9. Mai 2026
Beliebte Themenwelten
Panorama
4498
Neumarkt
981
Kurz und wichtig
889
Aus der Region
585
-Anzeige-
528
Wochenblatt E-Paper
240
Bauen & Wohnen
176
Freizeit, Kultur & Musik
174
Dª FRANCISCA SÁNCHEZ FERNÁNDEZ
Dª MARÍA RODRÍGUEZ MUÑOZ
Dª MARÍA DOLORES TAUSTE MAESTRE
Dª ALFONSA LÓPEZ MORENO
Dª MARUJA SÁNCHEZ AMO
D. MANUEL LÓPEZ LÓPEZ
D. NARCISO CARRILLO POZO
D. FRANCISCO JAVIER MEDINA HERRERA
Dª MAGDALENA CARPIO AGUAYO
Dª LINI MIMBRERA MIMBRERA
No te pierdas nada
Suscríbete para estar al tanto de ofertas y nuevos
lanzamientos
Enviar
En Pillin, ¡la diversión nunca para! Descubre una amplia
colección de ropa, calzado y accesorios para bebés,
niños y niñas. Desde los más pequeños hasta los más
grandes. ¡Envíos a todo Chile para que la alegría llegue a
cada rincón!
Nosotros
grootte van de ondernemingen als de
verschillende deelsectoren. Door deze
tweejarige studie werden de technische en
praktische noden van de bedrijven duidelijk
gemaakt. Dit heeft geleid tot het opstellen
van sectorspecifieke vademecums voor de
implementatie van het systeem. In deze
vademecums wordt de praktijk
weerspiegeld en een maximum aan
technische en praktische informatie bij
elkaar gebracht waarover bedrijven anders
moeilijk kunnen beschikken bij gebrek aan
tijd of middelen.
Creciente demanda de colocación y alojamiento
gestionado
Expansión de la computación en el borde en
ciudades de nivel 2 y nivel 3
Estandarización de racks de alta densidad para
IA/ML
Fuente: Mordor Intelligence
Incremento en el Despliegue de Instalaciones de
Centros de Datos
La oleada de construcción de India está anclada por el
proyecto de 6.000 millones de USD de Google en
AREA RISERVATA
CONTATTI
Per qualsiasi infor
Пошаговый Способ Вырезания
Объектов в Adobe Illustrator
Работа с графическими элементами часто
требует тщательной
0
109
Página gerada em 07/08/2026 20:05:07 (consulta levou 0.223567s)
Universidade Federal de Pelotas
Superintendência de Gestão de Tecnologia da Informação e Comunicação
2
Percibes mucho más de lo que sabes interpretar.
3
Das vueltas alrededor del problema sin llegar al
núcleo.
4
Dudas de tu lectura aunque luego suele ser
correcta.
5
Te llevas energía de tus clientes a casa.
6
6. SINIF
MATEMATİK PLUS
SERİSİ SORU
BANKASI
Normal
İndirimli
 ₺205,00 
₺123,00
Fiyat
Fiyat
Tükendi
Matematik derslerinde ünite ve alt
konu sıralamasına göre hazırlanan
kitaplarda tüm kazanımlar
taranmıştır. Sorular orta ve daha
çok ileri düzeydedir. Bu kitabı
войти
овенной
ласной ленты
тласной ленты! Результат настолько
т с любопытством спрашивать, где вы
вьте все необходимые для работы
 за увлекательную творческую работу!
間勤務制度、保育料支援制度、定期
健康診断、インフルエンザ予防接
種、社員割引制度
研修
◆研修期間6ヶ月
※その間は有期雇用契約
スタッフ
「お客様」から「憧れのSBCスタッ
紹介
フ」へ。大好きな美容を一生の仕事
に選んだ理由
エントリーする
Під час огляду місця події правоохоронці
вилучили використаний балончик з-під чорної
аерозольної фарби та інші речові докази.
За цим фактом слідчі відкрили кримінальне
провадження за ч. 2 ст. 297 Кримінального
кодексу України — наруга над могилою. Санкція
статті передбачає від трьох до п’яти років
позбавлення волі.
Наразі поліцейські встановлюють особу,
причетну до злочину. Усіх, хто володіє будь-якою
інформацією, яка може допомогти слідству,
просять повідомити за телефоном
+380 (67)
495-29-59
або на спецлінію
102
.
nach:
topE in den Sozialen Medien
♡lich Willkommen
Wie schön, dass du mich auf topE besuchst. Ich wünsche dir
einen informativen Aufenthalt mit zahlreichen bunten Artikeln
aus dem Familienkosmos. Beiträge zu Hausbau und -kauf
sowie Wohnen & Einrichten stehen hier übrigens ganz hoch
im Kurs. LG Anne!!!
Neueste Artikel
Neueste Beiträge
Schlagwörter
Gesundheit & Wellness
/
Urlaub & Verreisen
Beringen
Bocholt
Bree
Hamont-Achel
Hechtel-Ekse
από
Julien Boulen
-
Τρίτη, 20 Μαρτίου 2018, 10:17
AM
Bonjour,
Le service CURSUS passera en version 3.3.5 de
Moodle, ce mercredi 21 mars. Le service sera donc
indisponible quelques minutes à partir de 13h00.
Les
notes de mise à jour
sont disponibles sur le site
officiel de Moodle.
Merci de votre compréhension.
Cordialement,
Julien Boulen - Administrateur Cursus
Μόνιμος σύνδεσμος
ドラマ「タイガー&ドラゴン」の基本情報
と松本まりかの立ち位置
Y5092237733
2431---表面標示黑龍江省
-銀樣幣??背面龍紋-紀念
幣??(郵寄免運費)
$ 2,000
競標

- **Assignment**: The lines holding the string "Julien" are what is needed from the material above.

- **Your solution**:
Julien Boulen
Julien Boulen - Administrateur Cursus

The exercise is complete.